As a British citizen who spent 11 years living in France and who benefitted from a rigorous French education at the Lycée Français Charles de Gaulle in London, I felt moved that the city of my birth was awarded the Légion d’Honneur this week by the French president.
On the 80th anniversary of ‘Appel du 18 juin’ (as de Gaulle’s famous call-to-arms against Hitler’s occupation of his country is known), Emmanuel Macron came to honour the place from which that call was made. He was greeted by Prince Charles and by Camilla, Duchess of Cornwall.
In the afternoon, he met with British Prime Minister Boris Johnson, and spoke for ten minutes on the telephone to the Queen.
In a speech in front of General de Gaulle’s statue at Carlton Gardens, Macron expressed infinite gratitude for the vital role that London had played in the hosting of the fledging forces of Free France, which enabled them to commence the fight against Nazi occupation during World War II.
‘Britain gave shelter to France,’ was how the French president put it (all divisive feelings stirred up by Brexit seemingly far from his mind).
Prince Charles returned the sentiment in perfect French, insisting that the people of France and Great Britain possessed a shared determination that must and will endure.
Celebrating the 18th of June 1940 in London on 18th June 2020 was also a way to rekindle - at least symbolically - the Franco-British ties strained by Britain’s costly exit from the European Union.
What was apparent was not division, but an ‘Entente Cordiale.’ The joint Red Arrows and Patrouille de France flypast which Mr Macron and Mr Johnson watched together, was certainly rousing.
It was obvious that both men were enjoying the spectacle. At the end of a video posted on The Telegraph’s Twitter Account, one could hear President Macron thanking Mr Johnson for this warm welcome.
As a firm believer in the great benefits and delights of learning foreign languages, I found it heartening to hear the Prince of Wales speaking in excellent French to Mr Macron. He finished his speech by saying: ‘Let us renew our links as neighbours, friends and allies and let us look towards the future.’
In Britain as in many places across Europe, this has been a month characterised by great battles over statues and their meanings, which were given impetus by the Black Lives Matter protests held around the world. Though Winston Churchill’s statue was the subject of protests and polarised polemic, President Macron’s pause at Charles de Gaulle’s statue went without controversy.

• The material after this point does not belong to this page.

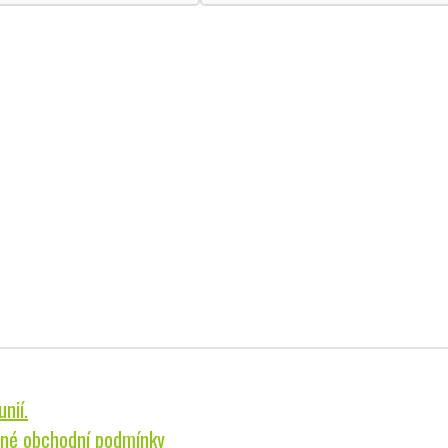
nií.
né obchodní podmínky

Both wartime figures became heroes in their own countries as well as across the Western world, for their significant contributions to defeating Hitler. But both men were seen as ardent - often ruthless colonialists - by diverse peoples who had to bear the yoke of imperial invasion, occupation and harsh colonial rule.
It took de Gaulle 18 years after his June 18, 1940 speech - which was broadcast by the BBC (but not recorded or preserved in its archive, as it was not thought significant enough) to make another and equally-significant speech addressed to the people of Algeria.
They had sacrificed a million of their number to rid themselves of French colonial rule. It was in 1958, that de Gaulle finally acknowledged that the twilight of colonialism was upon France and upon him personally. This long overdue acknowledgement led him to utter the now historic words to France’s subjugated Algerians: ‘Je vous ai compris’ (I have understood you).
These words were to mark the beginning of the end of France’s blood-soaked military presence in North Africa.
But Macron had come to celebrate his presidential predecessor in London, and highlight an entirely different moment in France’s history.